In 2016 both candidate and party, with assistance from media and pollsters, had so persuaded themselves that a Democratic landslide was at hand that none could accept the reality that they had figured it all wrong. They’ve all been wasting precious time since. The sore loser was meant to be Donald Trump. At the final debate Chris Wallace, the moderator, asked Mr. Trump the question on many minds: “Do you make a commitment that you will absolutely accept the result of this election?” Mr. Trump answered impishly. “I will look at it at the time I’ll keep you in suspense.” The moderator didn’t think to ask the question of Hillary Clinton, who chimed in, anyway. Mr. Trump’s answer, she said, was “horrifying really troubling.”

Oh, cruel irony. Not only did Mrs. Clinton refuse to accept the result but embarked on a two-year temper tantrum in the wake of defeat, blaming everyone from the Russians to James Comey to Facebook for the licking she took, and tantrums spread the crying jag down ballot, wasting time and persuading other candidates not to accept the rules that defeat is sometimes part of the game. None took Hillary’s model to heart more than Stacey Abrams of Georgia.

She waged a spirited campaign for governor, driving big turnout among her mostly black base and coming relatively close to winning. Her 48.8 percent of the vote was better than the Democratic gubernatorial candidate won four years earlier. Brian Kemp, the Republican winner last year, took 50.2 percent of the vote. About 55,000 votes separated the two candidates. Respectably close, but no cigar.

Miss Abrams has since conducted a long display of sore loserhood. She has not conceded yet that she fairly lost the election. She frequently tells audiences now, “I won.” The other day she expanded the claim. “I’m here to tell you a secret that makes Breitbart and [Fox News host] Tucker Carlson go crazy: We won. I am not delusional. I know I am not the governor of Georgia — possibly yet.”

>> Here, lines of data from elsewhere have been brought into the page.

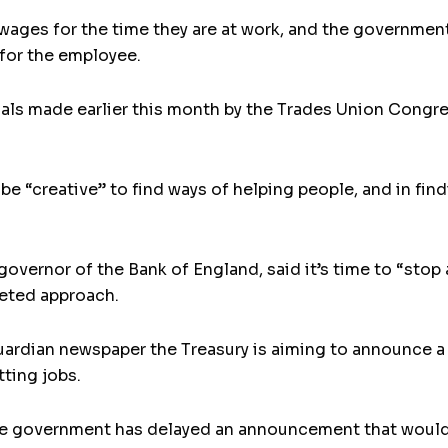
ages for the time they are at work, and the governmen
for the employee.
als made earlier this month by the Trades Union Congre
be “creative” to find ways of helping people, and in fin
governor of the Bank of England, said it’s time to “sto
geted approach.
uardian newspaper the Treasury is aiming to announce 
tting jobs.
e government has delayed an announcement that would h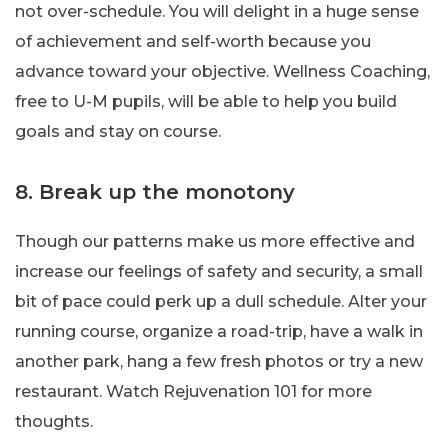
not over-schedule. You will delight in a huge sense
of achievement and self-worth because you
advance toward your objective. Wellness Coaching,
free to U-M pupils, will be able to help you build
goals and stay on course.
8. Break up the monotony
Though our patterns make us more effective and
increase our feelings of safety and security, a small
bit of pace could perk up a dull schedule. Alter your
running course, organize a road-trip, have a walk in
another park, hang a few fresh photos or try a new
restaurant. Watch Rejuvenation 101 for more
thoughts.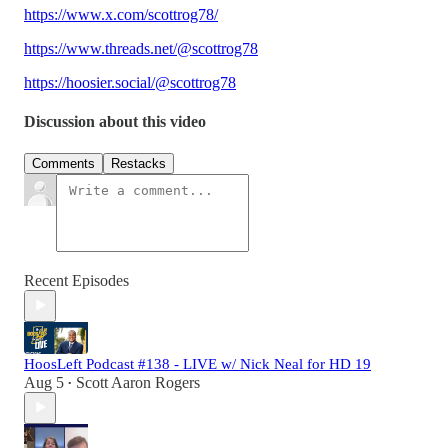
https://www.x.com/scottrog78/
https://www.threads.net/@scottrog78
https://hoosier.social/@scottrog78
Discussion about this video
Comments
Restacks
Recent Episodes
HoosLeft Podcast #138 - LIVE w/ Nick Neal for HD 19
Aug 5
Scott Aaron Rogers
•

Miss Abrams insists that suppression of minority voters deprived her of the office, though black voter turnout actually surged in Georgia in 2018. The problem for Miss Abrams, daughter of Methodist ministers and a Yale Law School graduate, is that there are more conservatives than liberals in Georgia. She is pro-abortion, for expanded gun control, and opposes voter-identification and religious liberty laws. She’s trying to peddle liberal nostrums to a conservative market.

She is regarded as a rising star to her party, though her loss and trajectory toward the heavens has been aggravated by sore losing. Tom Perez, the chairman of the Democratic National Committee, insists that “Stacey Abrams won that race and was cheated.” Sen. Kamala Harris, the senator and presidential candidate from California, says “without voter suppression, Stacey Abrams would be the governor of Georgia, and but for such suppression Andrew Gillum is the governor of Florida.” Mr. Gillum lost a similarly close race last year.

Miss Abrams was chosen to give the party’s official response to President Trump’s State of the Union address this year. The beat goes on, but the melody is particularly sour. Losing is never as much fun as winning, and nobody appreciates a sore loser. That’s the hard lesson the Democrats are just now learning.